What you have to do: What you return must match the listing below exactly, minus any pictures.

Material supplied:

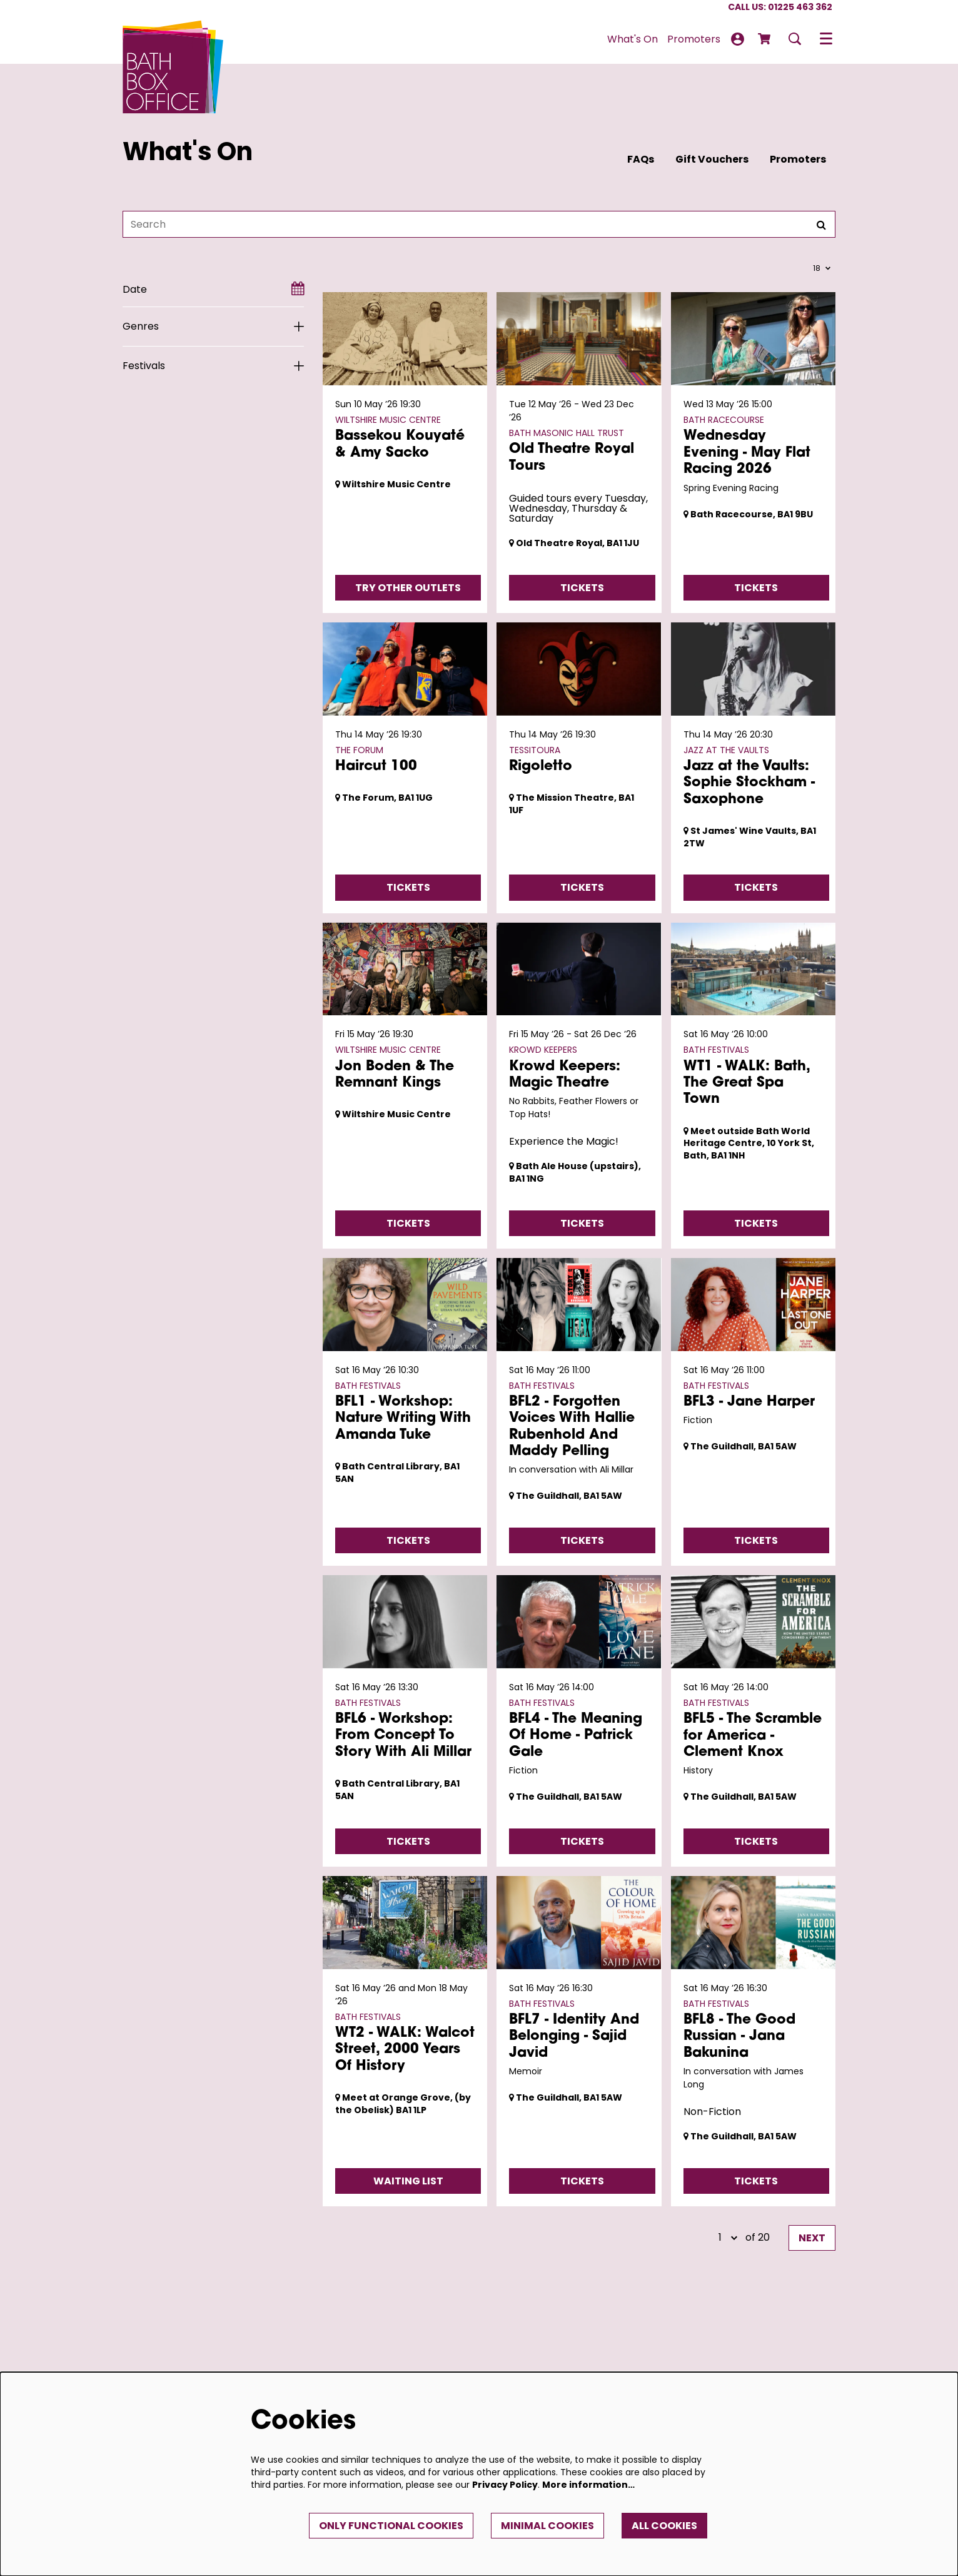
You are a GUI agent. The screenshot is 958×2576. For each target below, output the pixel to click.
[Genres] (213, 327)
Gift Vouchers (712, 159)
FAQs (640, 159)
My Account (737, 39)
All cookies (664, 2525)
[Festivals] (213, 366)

Solution for this exercise:
You are a GUI agent. The screenshot is 958×2576. For each target below, output the pixel to click.
[Genres] (213, 327)
Gift Vouchers (712, 159)
FAQs (640, 159)
My Account (737, 39)
All cookies (664, 2525)
[Festivals] (213, 366)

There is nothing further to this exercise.